Let’s hope this educational forum doesn’t devolve into an inappropriate argument between acrimonious local historians, who can be quite unreasonable and locked in their beliefs and ways. I’ve seen uncomfortable behavior disrupt similar forums in the past, and hope attendees at next weekend’s discussion can leave their sensitive egos on the cloakroom counter. Why focus on contentious, unresolvable issues when so much can be accomplished in diplomatic discussion concentrating on points of agreement, aimed at harmonious discourse and friendly debate?
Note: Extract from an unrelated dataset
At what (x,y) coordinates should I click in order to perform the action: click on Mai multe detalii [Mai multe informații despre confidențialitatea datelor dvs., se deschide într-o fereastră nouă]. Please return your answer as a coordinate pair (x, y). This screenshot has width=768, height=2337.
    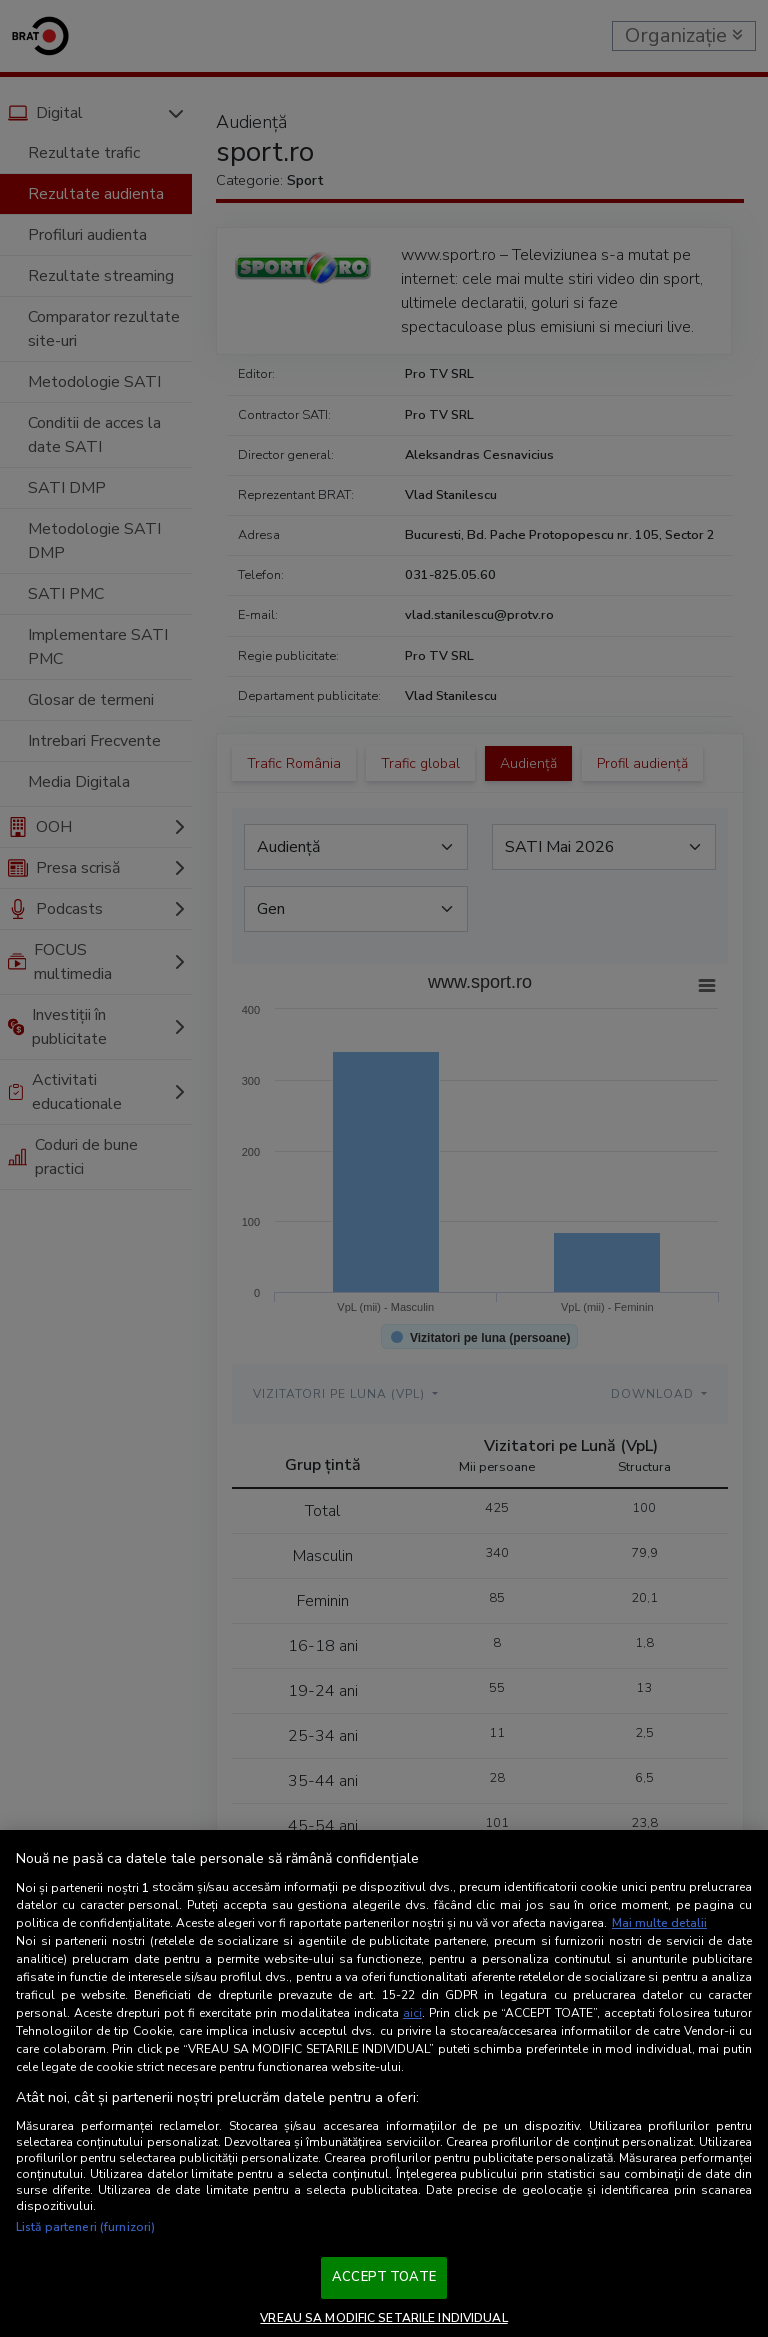
    Looking at the image, I should click on (659, 1923).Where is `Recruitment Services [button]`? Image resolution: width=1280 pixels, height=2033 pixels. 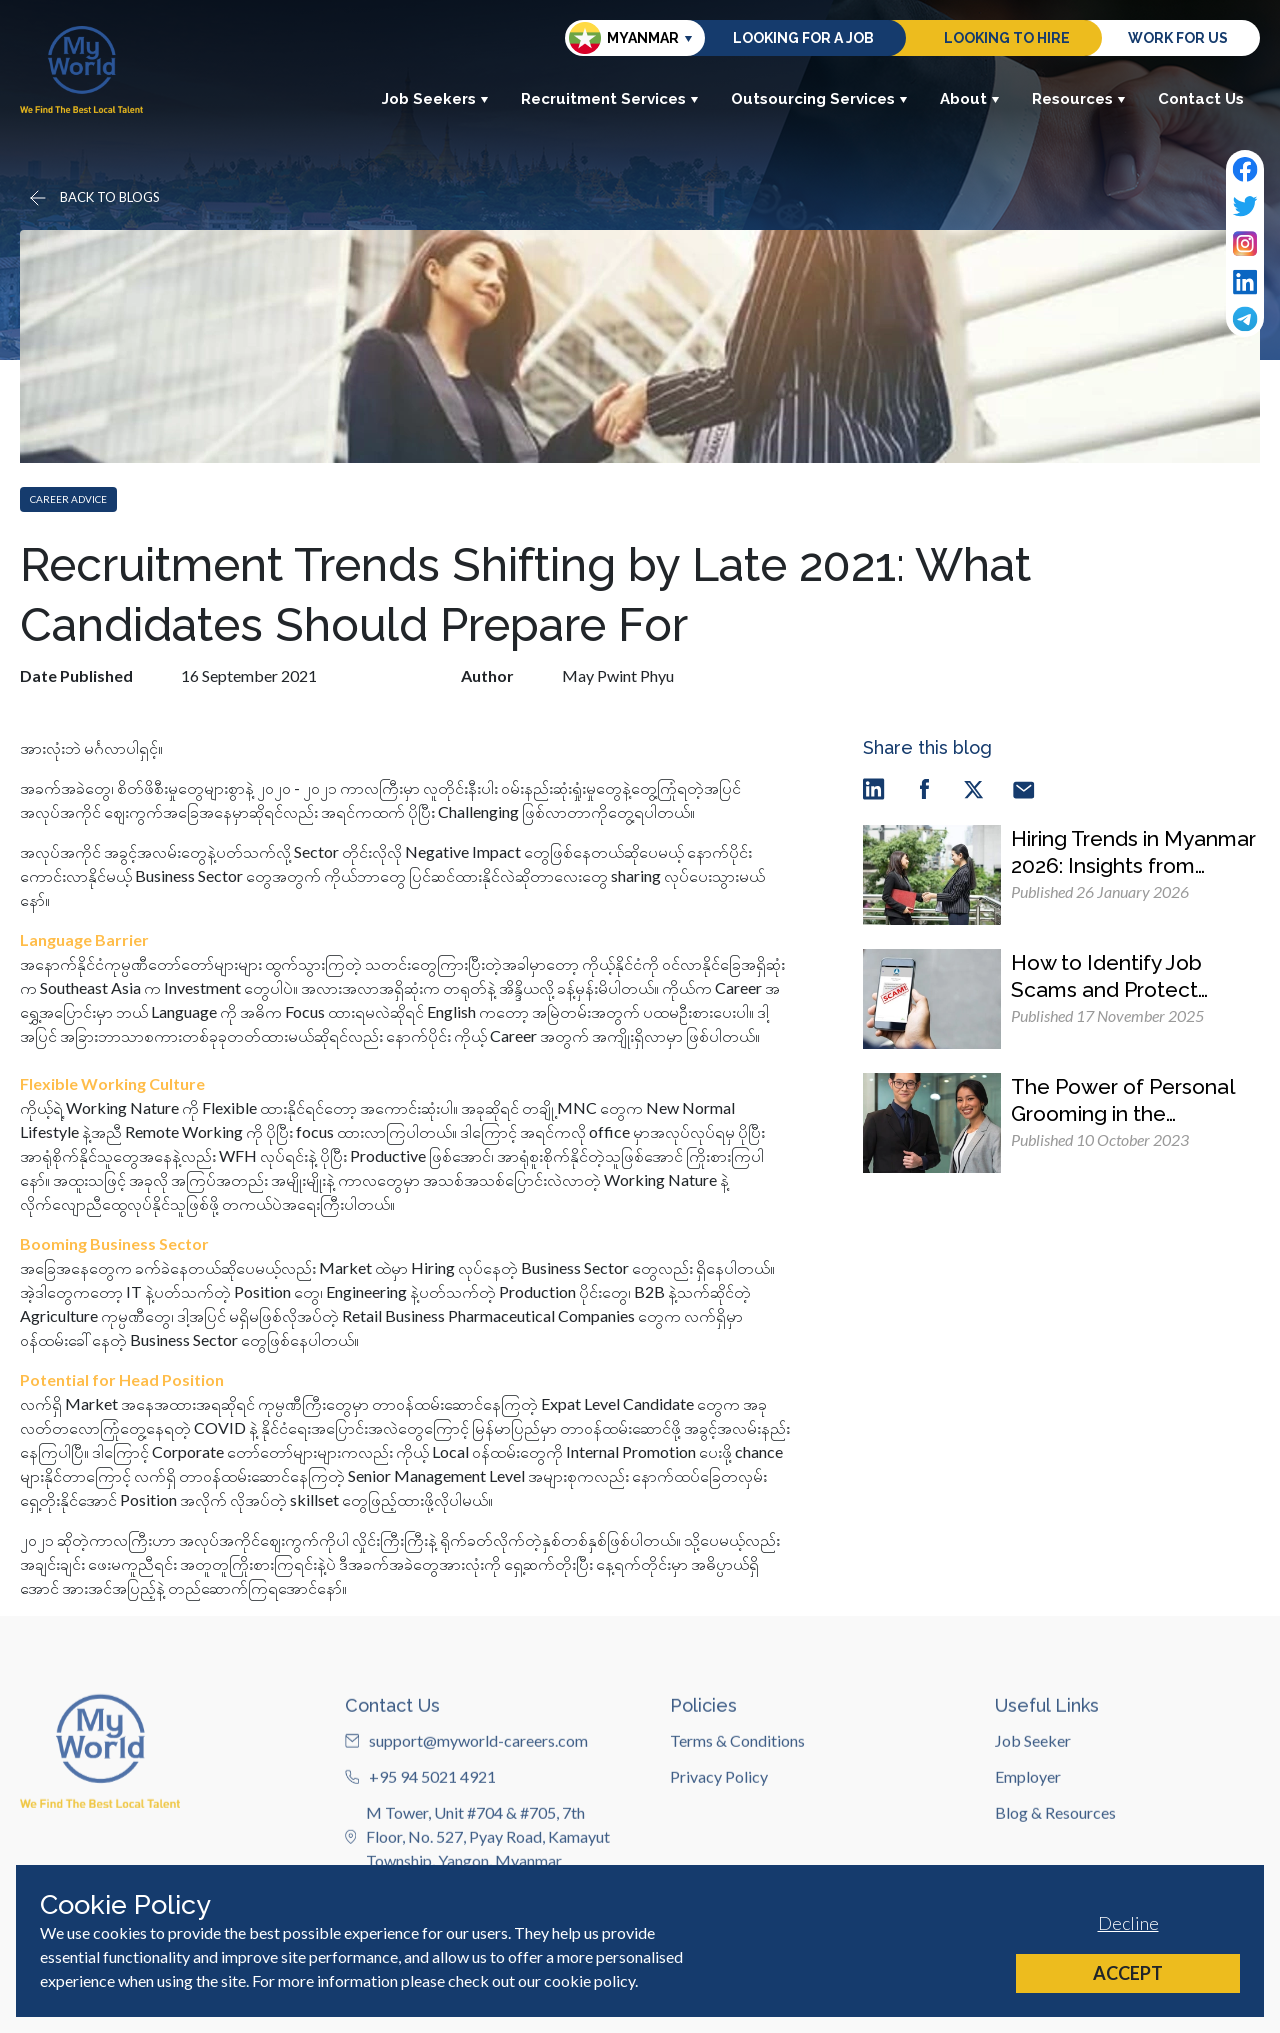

Local historians with and without fancy academic credentials can turn cantankerous in such debate, although I must say trained debaters tend to keep it civil, employing diplomacy with the subtlety of occasional spot-on sarcasm, which can give them an advantage and raise ire among narrow-minded foes. When used as weapons during calm intellectual/philosophical argument, such debate devices are effective. Not so with street fights and warfare. There, timely, humorous sarcasm can ignite explosive response.

Bringing together a disparate, opinionated crowd of local historians for such well-intentioned forums can be a challenge. I’ll be there to observe and maybe even participate in the discussion, hoping it doesn’t unravel into an us versus them verbal rumble. It should be a fascinating forum, one with great promise and even greater potential for blossoming into sweet fruit of discovery about an old Native American war that wreaked havoc in what has come to be known as our Happy Valley.

There is still much to be learned about this colonial catastrophe that set New England ablaze, especially from perspectives sympathetic to the Native narrative that has been largely ignored from the very start. It seems those doctrinaire days are waning amid shrill accusations of the old standby “revisionist history.” That is not a pejorative to all lovers of history, just the conservative wing that fights to promote and preserve the likes of George Sheldon’s Eurocentric, Christian myths borne of white supremacy and American exceptionalism.

That worn, tired narrative is stitched in fable and fantasy, flotsam to which many “patriots” still cling with a red, white and blue death grip.